START PROVIDED ENTRIES
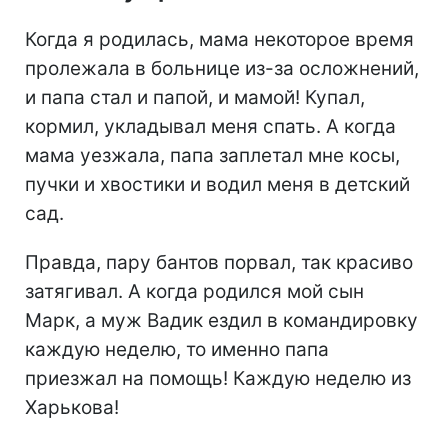
Когда я родилась, мама некоторое время
пролежала в больнице из-за осложнений,
и папа стал и папой, и мамой! Купал,
кормил, укладывал меня спать. А когда
мама уезжала, папа заплетал мне косы,
пучки и хвостики и водил меня в детский
сад.
Правда, пару бантов порвал, так красиво
затягивал. А когда родился мой сын
Марк, а муж Вадик ездил в командировку
каждую неделю, то именно папа
приезжал на помощь! Каждую неделю из
Харькова!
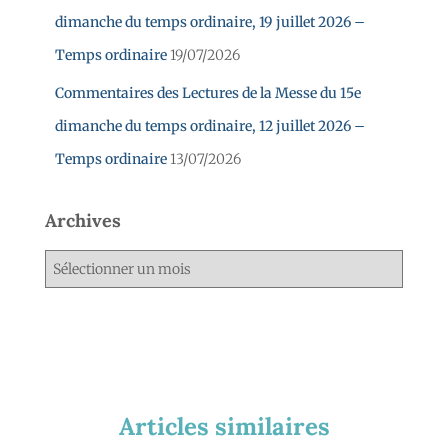
dimanche du temps ordinaire, 19 juillet 2026 –
Temps ordinaire
19/07/2026
Commentaires des Lectures de la Messe du 15e
dimanche du temps ordinaire, 12 juillet 2026 –
Temps ordinaire
13/07/2026
Archives
Articles similaires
END PROVIDED ENTRIES
TASK TO CARRY OUT >>
Collect every line from the records above that contains the word "папа".

OUTPUT BELOW >>
и папа стал и папой, и мамой! Купал,
мама уезжала, папа заплетал мне косы,
каждую неделю, то именно папа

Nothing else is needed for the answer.